Salmon in particular, he says, are already suffering because of dams and climate change, and quagga mussels, with their sharp shells coating fish ladders, could make their migration journeys more treacherous.
“All the money that we’ve been putting into all these projects to get these salmon and steelhead and lamprey back into these waters,” Capetilo said. “All of that could potentially be for nothing if we allow these invasives to come and take hold.”
A lot is at stake, he said, for a region that values clean water and access to the outdoors, but perhaps even more so for tribal communities.
“If we do lose parts of our identity,” he said, “lose our resources, we can’t really measure what those losses are.”
Even further downstream, Justin Bush, the aquatic invasive species policy coordinator for the Washington Department of Fish and Wildlife, said it could take as little as a week for floating veligers to make it from Twin Falls to that state’s borders.
“We feel like this threat is right on our doorstep,” he said. “It’s causing us to think about a new timeline, new actions, and new levels of funding that will be required in both the short and long term.”
Last fall, as soon as the mussels were detected in Idaho, Washington deployed its monitoring crews closer to the border.

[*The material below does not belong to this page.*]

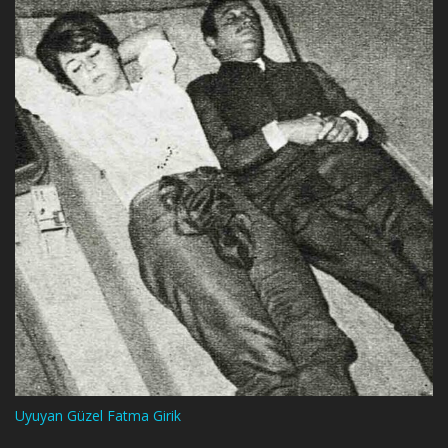
Uyuyan Güzel Fatma Girik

They didn’t turn anything up.
Now, the state will have a specific Snake River mussel monitoring team, fully-staffed boat check stations in the southeast region and a new mussel-sniffing dog.
“All eyes are on Idaho and we’re waiting for more information,” Bush said.
Idaho officials hope their eradication efforts have staved off an infestation, Zurfluh said.
At the Twin Falls waterfront, the state is requiring all boats entering and leaving the river to be washed down to contain any remaining mussels from spreading to other water bodies. Plus, prevention is still key, Zurfluh said. It would just take a single boat or kayak carrying new mussels to spark another introduction tomorrow.